Ever since Ukraine fell victim to two separate destructive cyberattacks in 2015 and 2017 that targeted its power grid and key institutions, Kyiv has made significant investments to improve its cybersecurity. Ukraine has also had substantial assistance — both financial and technical — from the U.S. and the European Union.

U.S. officials have recently emphasized the importance of that investment, pointing to a $40 million contribution that the U.S. has made since 2017 to help Ukraine grow and enhance its information technology sector.

In a March briefing, Defense Department spokesperson John Kirby told reporters that those investments have helped Ukraine improve its cyber resilience, which he said is on display right now.
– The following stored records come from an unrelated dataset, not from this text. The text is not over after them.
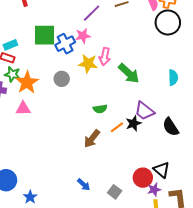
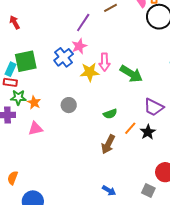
green square: (44, 35) -> (26, 61), moved
cyan rectangle: (10, 45) -> (11, 69), turned -32
gray circle: (62, 79) -> (69, 105), moved
orange star: (27, 82) -> (34, 102), size x0.6
black star: (133, 123) -> (148, 132), moved
gray square: (115, 192) -> (148, 190), moved

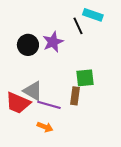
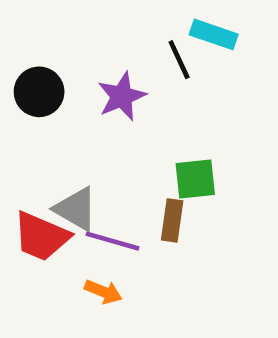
black circle: (28, 45) -> (39, 92), moved

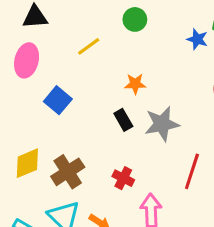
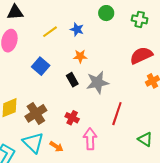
green circle: (135, 19) -> (106, 13), moved
blue star: (197, 39) -> (77, 29), moved
blue square: (58, 100) -> (41, 66), moved

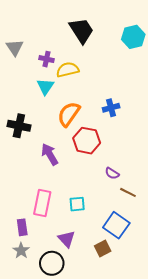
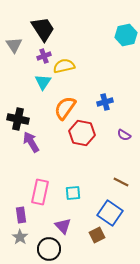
black trapezoid: (81, 31) -> (43, 29), moved
purple cross: (46, 59) -> (44, 56), turned -32
purple arrow: (50, 154) -> (31, 142), moved
purple semicircle: (112, 173) -> (124, 135), moved

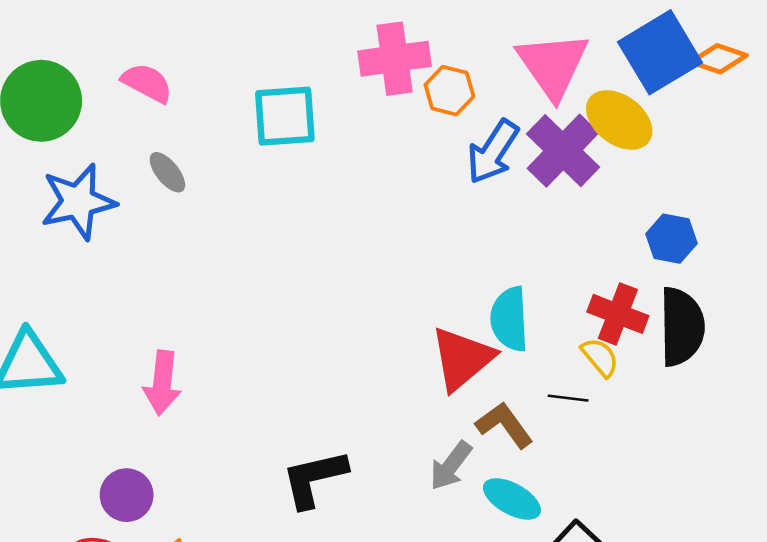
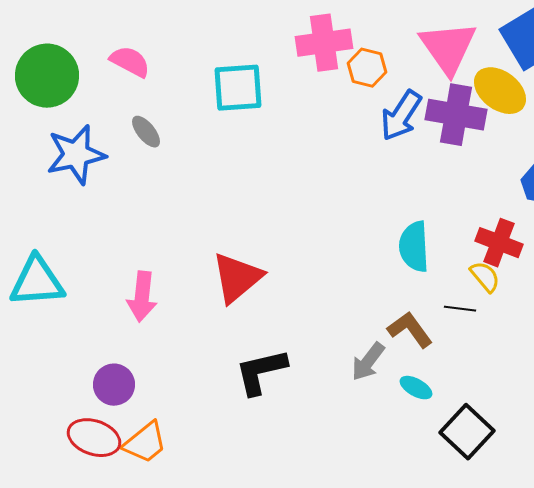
purple cross: (563, 151) -> (456, 115), turned -34
red triangle: (462, 359) -> (237, 278), moved
cyan ellipse: (512, 499) -> (416, 388), size x0.7

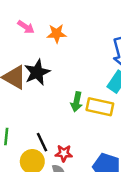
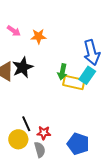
green arrow: (77, 102) -> (62, 72), moved
yellow rectangle: (100, 107) -> (74, 82), moved

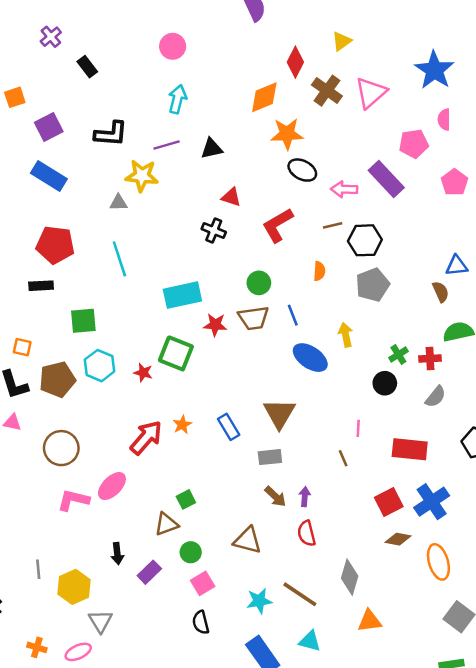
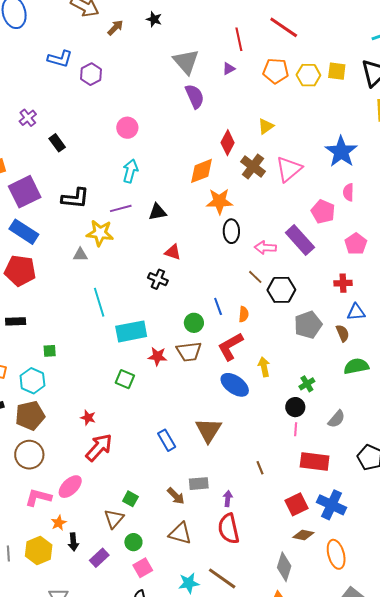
purple square: (49, 127) -> (25, 192), size x1.4
pink pentagon: (414, 144) -> (323, 212), turned 30
black ellipse: (302, 170) -> (231, 231), turned 60
red L-shape: (278, 225) -> (230, 346), moved
brown line: (333, 225) -> (255, 277), turned 56
red pentagon: (55, 245) -> (20, 271), moved
cyan line: (119, 259) -> (99, 302), moved
gray pentagon: (373, 285) -> (308, 325), moved
blue line: (293, 315) -> (218, 306), moved
green square: (83, 321) -> (50, 351), size x0.6
green square: (176, 353) -> (125, 379), size x0.7
red cross: (430, 359) -> (343, 283), moved
cyan hexagon: (100, 366) -> (32, 381), moved
red star: (143, 373) -> (88, 418), moved
brown pentagon: (57, 379) -> (30, 416), moved
orange star: (182, 425) -> (59, 523), moved
pink line: (358, 428) -> (296, 429), moved
gray rectangle: (270, 457) -> (199, 484), moved
brown arrow: (275, 496) -> (176, 496), moved
green square: (186, 499) -> (130, 499), turned -35
blue cross: (432, 502) -> (332, 505), turned -32
brown triangle: (166, 524) -> (114, 519), turned -30
red semicircle: (307, 533) -> (229, 529), size x1.4
gray diamond: (350, 577) -> (284, 567), moved
yellow hexagon: (74, 587) -> (39, 551), moved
Ukrainian officials in April said they successfully intercepted a Russian cyberattack intended to disrupt the country’s electrical grid. 

The attempted attack was aiming to hit computers controlling high-voltage substations of an energy firm. The officials said the hackers behind the thwarted attack are affiliated with Russia’s military intelligence agency, GRU. 

Although the Russians have yet to unleash their full cyber capabilities against the U.S. and Western Europe, Daniel warned that they might potentially do so in the future. 

“[Russia] certainly has the capability to inflict more widespread damage if it makes the decision to go down that path,” Daniel said. 

But he also explained that even with its sophisticated cyber arsenal, Russia may not always be able to attain its intended goal.

“The Russian activities to date reinforce the idea that achieving effects through cyberspace is possible but having the precise effect that you want at exactly the time and place of your choosing, and only that effect, remains challenging,” Daniel said. 

“Thus, we must remain on guard against an expansion or escalation of Russia’s activities in cyberspace,” he added.